The Responsibility of Judging
One of my pet peeves is when someone says its wrong to judge. Apart from the fact that the statement itself is a contradiction, I would challenge anyone to go for more than five waking minutes without making some kind of judgment. Judging in an inescapable part of being a conscious entity and in the end, we all have a responsibility to judge. Therefore, it is essential that we learn to judge responsibly.
Leaders must be willing and able to make difficult decisions that are fair, reasonable, consistent and in the best interests of the business and the people who make up that business. This doesn’t mean that we anoint ourselves as judge and jury about everyone in the office, but it DOES mean that we have a responsibility from time to time to make judgments – sometimes difficult ones – as part of our role in protecting the organization’s culture.

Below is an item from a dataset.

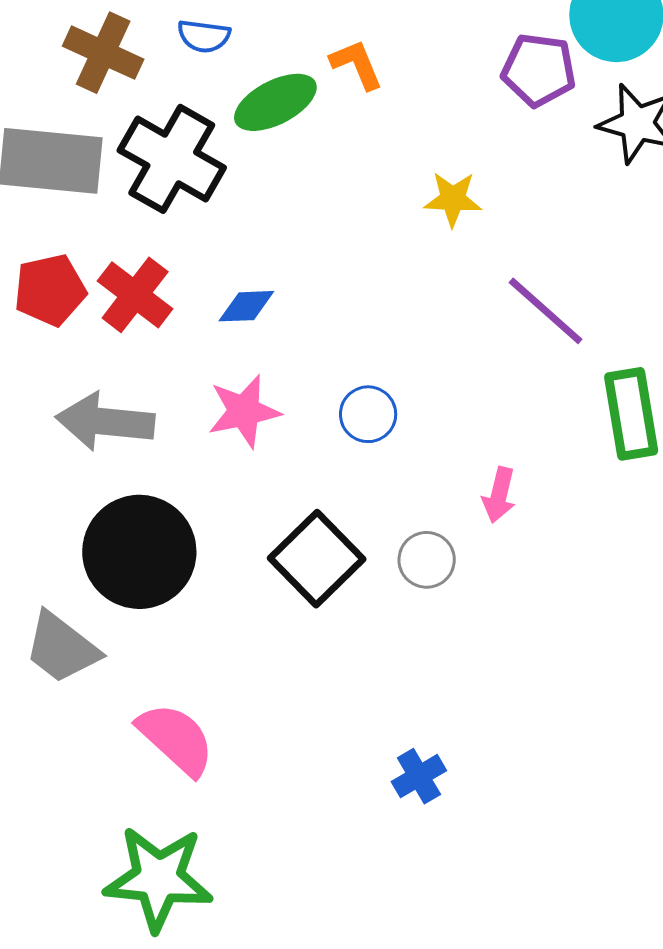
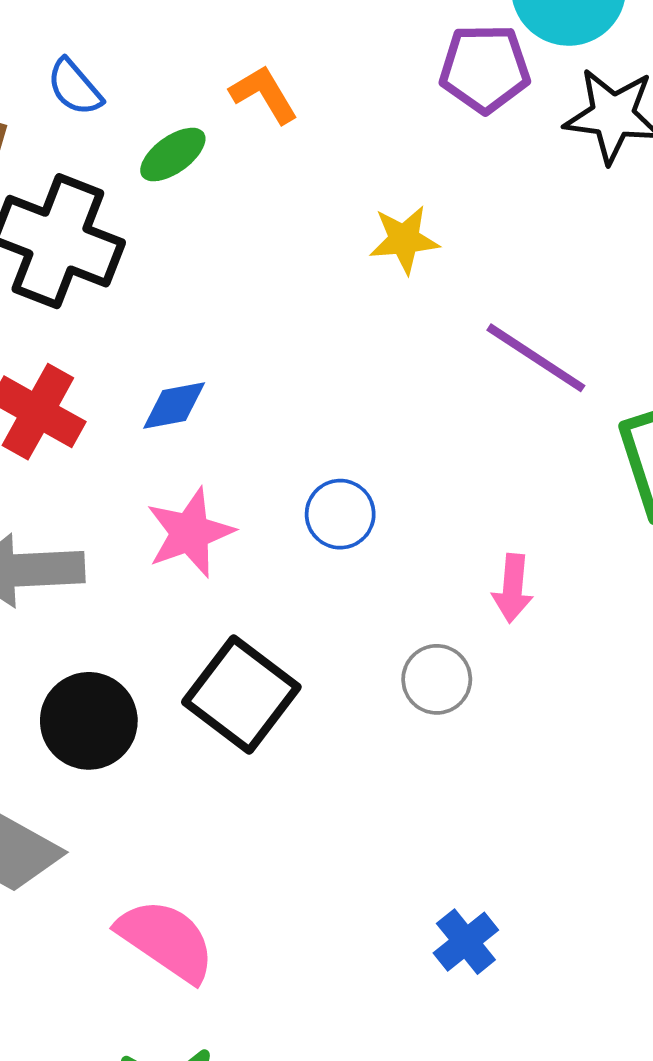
blue semicircle: (204, 36) -> (75, 87), turned 50
green ellipse: (275, 102) -> (173, 155), size x0.7
black circle: (139, 552) -> (89, 721), size x0.7
black square: (317, 559) -> (241, 695), moved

Some things to consider in applying this principle:
- Fairness: First and foremost, your standards must be fair and reasonable. Holding oneself and others to unattainable standards makes no sense. At the same time, you’re doing no one a favor if your standards are too lenient. Expect the best out of yourself and others and act accordingly.
- Consistency: Apply your standards consistently, irrespective of the individual or situation. Consistency is not only the right thing to do, but it also builds your personal brand as someone who has integrity.
- Tact: There’s no need to hold forth on your standards or how you view the act of judging. Let your actions speak for you. This isn’t about branding yourself as ‘the judgement guy’; it’s about fidelity to your principles.
- Learn: While its essential to maintain integrity and consistency, you also need to be open to one very important fact; you could be wrong. In the end, it’s better to BE right than to APPEAR right, so always be open to assessing your own thinking. Wanting to BE right, means you have to be open to being straightened out from time to time.
We get into trouble when we judge others in a way that isn’t fair. We also get into trouble when we take it upon ourselves to judge unnecessarily. As leaders, we need to make judgments about people when we hire, coach up, coach out and promote our teams. Accept the responsibility of judging and do so with integrity, consistency and tact. Exemplary leadership demands consistency, leadership by example and fairness.